RECORDS FOR THIS TASK -
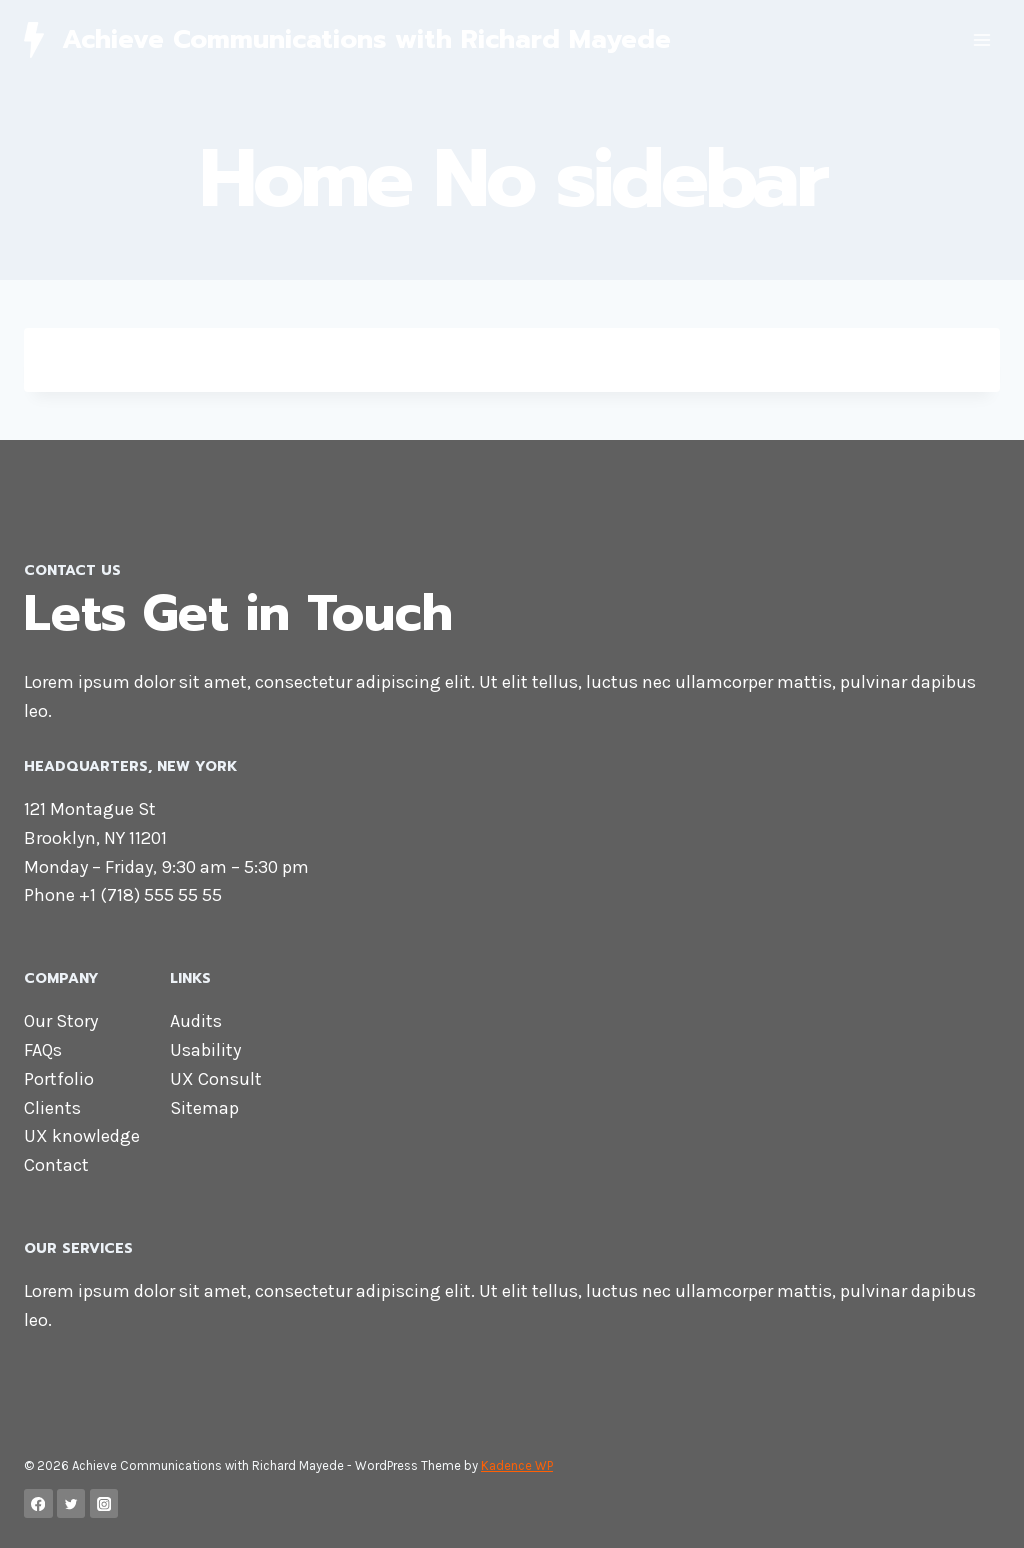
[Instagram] (104, 1503)
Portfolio (59, 1079)
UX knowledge (82, 1136)
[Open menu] (981, 39)
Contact (56, 1165)
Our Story (61, 1021)
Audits (196, 1021)
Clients (52, 1108)
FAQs (43, 1050)
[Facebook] (38, 1503)
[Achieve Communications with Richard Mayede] (347, 39)
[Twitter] (71, 1503)
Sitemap (204, 1108)
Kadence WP (517, 1465)
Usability (205, 1050)
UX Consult (216, 1079)
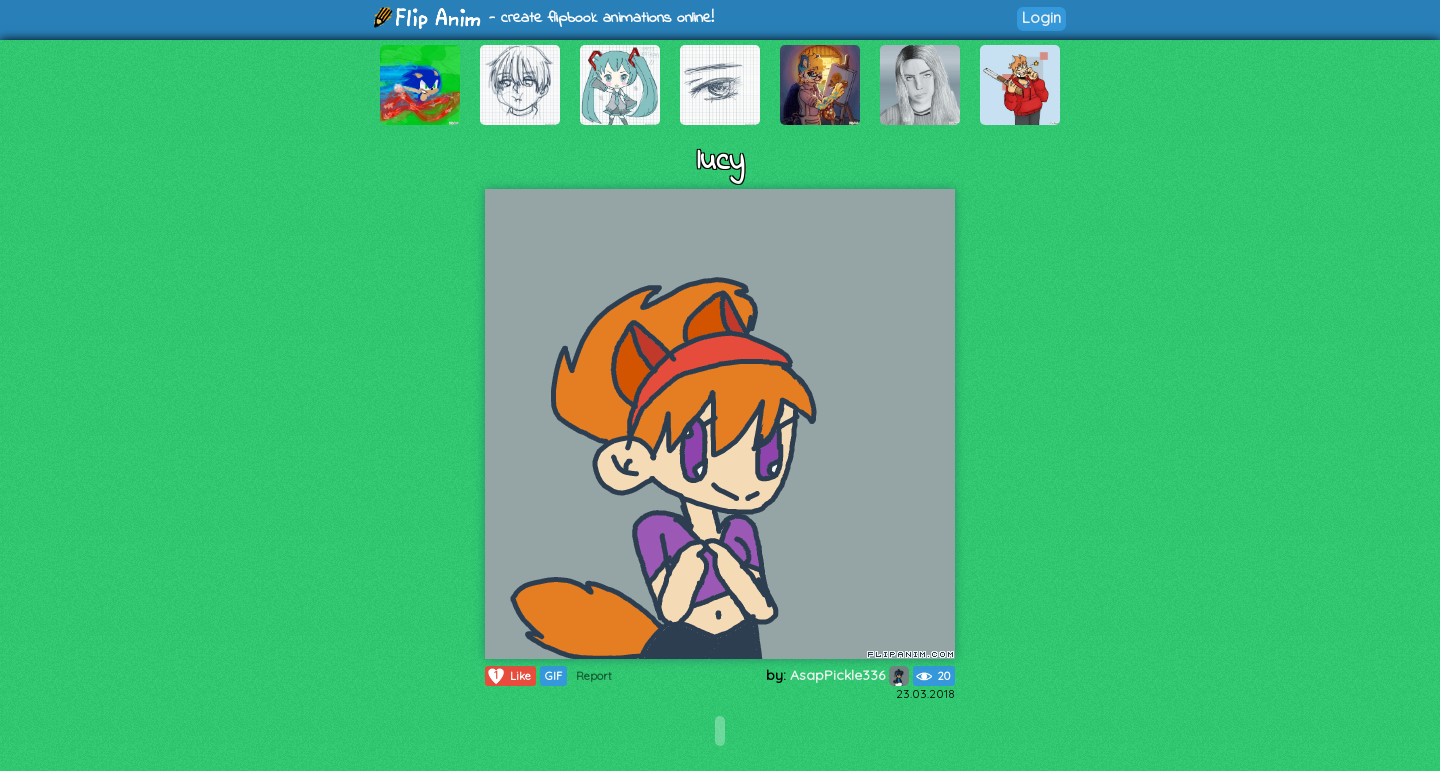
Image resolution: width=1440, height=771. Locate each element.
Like (508, 676)
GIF (553, 676)
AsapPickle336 (849, 675)
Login (1041, 17)
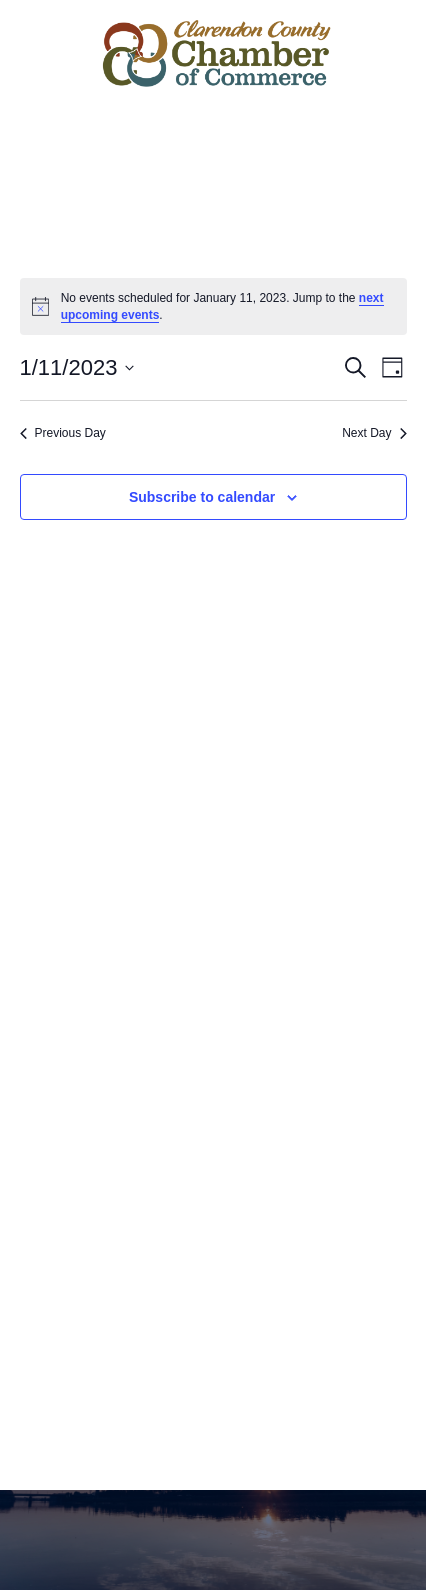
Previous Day (63, 433)
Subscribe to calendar (202, 497)
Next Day (374, 433)
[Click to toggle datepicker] (77, 367)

TASK DESCRIPTION - Please restate word for word the lines above, starting with the line that holds "Contact (56, 1165)" and ending with the final line of the records, while leaving out pictures.

EXERCISE SOLUTION -
Contact (56, 1165)
Our Story (61, 1021)
Audits (196, 1021)
Clients (52, 1108)
FAQs (43, 1050)
[Facebook] (38, 1503)
[Achieve Communications with Richard Mayede] (347, 39)
[Twitter] (71, 1503)
Sitemap (204, 1108)
Kadence WP (517, 1465)
Usability (205, 1050)
UX Consult (216, 1079)
Image resolution: width=1440, height=771. Locate each element.
Like (508, 676)
GIF (553, 676)
AsapPickle336 (849, 675)
Login (1041, 17)
Previous Day (63, 433)
Subscribe to calendar (202, 497)
Next Day (374, 433)
[Click to toggle datepicker] (77, 367)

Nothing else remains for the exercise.